If your pick goes flying you can grab a new one within seconds if you have extras nearby.


^This^

pick holder will cost you $3 and save you embarrassment.
#5
You say 1 song, so pockets are not an option. This is what I would do:

1) Buy a pickholder that you can clip on a mic stand
- One clipped elsewhere (such as headstock etc.) will work, but is less convenient.
- As a last resort have a couple on a flat surface nearby
2) Keep playing, even if it goes wrong!
- Always keep going. That is a golden rule in performance, people will forgive mistakes; solos being sloppy; a couple of fumbly chords; but you can guarantee they will remark on it if you stop mid-song to grab another pick!
- It may be harder to play the song without a pick, but even if you just mash the strings like a beginner slap-bassist it will come across a lot lot better than if you stop and try and re-start. (restarting a song is also pretty much the hardest most nerve-racking thing you could possible do on stage!)
3) Have a practice playing it without a pick
- It's not going to do you any harm, and if something goes wrong then you've been there before so it's not quite as daunting
- Professional players who run around on stage and can play on with broken strings etc. can do so because they are incredibly experienced and know the songs really well. They'll have probably played the song hundreds or more likely thousands of times. That means when something goes wrong it's likely happened before and they can play the riff on a different string etc. to cover because that's how they tried it a dozen times in the studio so the muscle memory is there.
The only 6 words that can make you a better guitarist:

Learn theory
Practice better
Practice more
Last edited by doive at Nov 20, 2014,
#6
Keep a couple sticking out from under your pickguard/scratch plate if you have one. That's the most accessible place to keep them.
#7
dont yell out "jesus christ." but really just get a pick holder and you are fine or buy the picks with a cutout star in them (Everly Star Grip Guitar Pick)
Gibson 58 VOS, Gibson Rich Robinson ES-335, Fender Strat, Fender RoadWorn 50's Tele, Gibson LP Jr Special

Marshall JTM45, Fender BJR NOS
#8
Quote by doive

2) Keep playing, even if it goes wrong!
- Always keep going. That is a golden rule in performance, people will forgive mistakes; solos being sloppy; a couple of fumbly chords; but you can guarantee they will remark on it if you stop mid-song to grab another pick!
- It may be harder to play the song without a pick, but even if you just mash the strings like a beginner slap-bassist it will come across a lot lot better than if you stop and try and re-start. (restarting a song is also pretty much the hardest most nerve-racking thing you could possible do on stage!)

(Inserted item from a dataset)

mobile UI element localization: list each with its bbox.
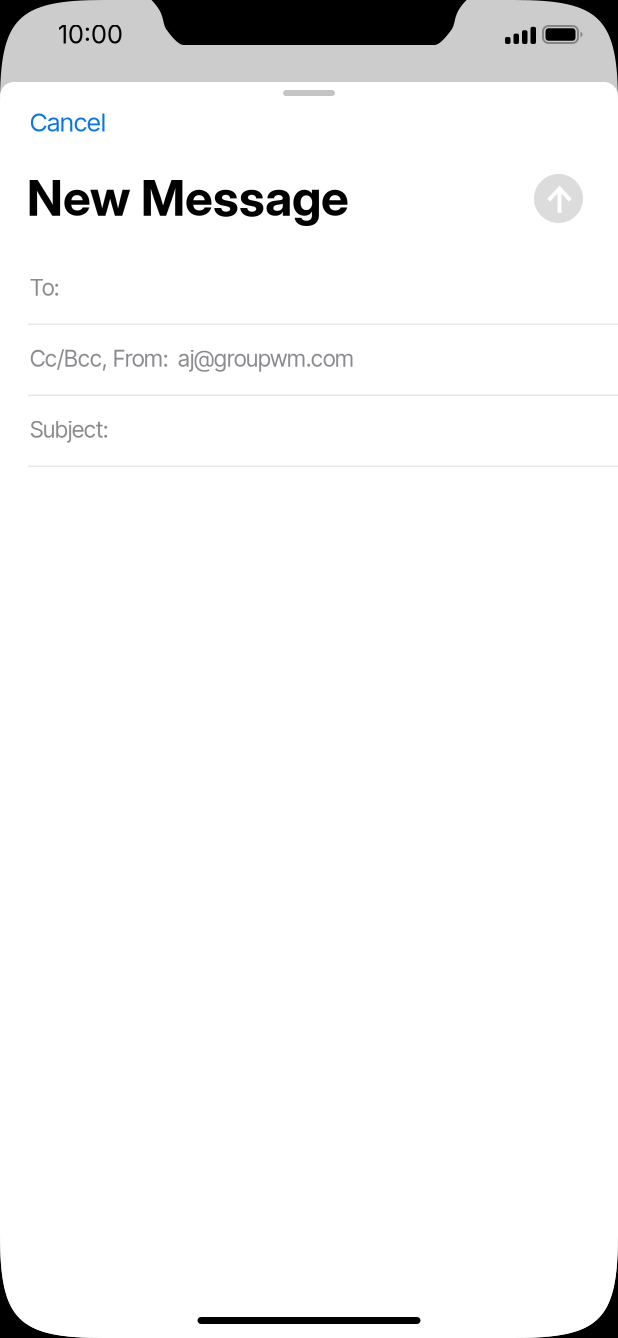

Yep this is really good advice in general, not just for dropping a pick. It's a lot better to miss or incorrectly play a couple of notes/chords during a performance than to just stop playing entirely. Many people won't even notice if you miss a couple notes, or if they do it won't be a big deal. Everyone notices if your rhythm is bad because you stopped playing to correct a mistake though.
#9
This weekend you say?
No time to scoot out and buy a pick holder?

A knob of blu tac with a spare jammed into it somewhere inconspicuous on your guitar.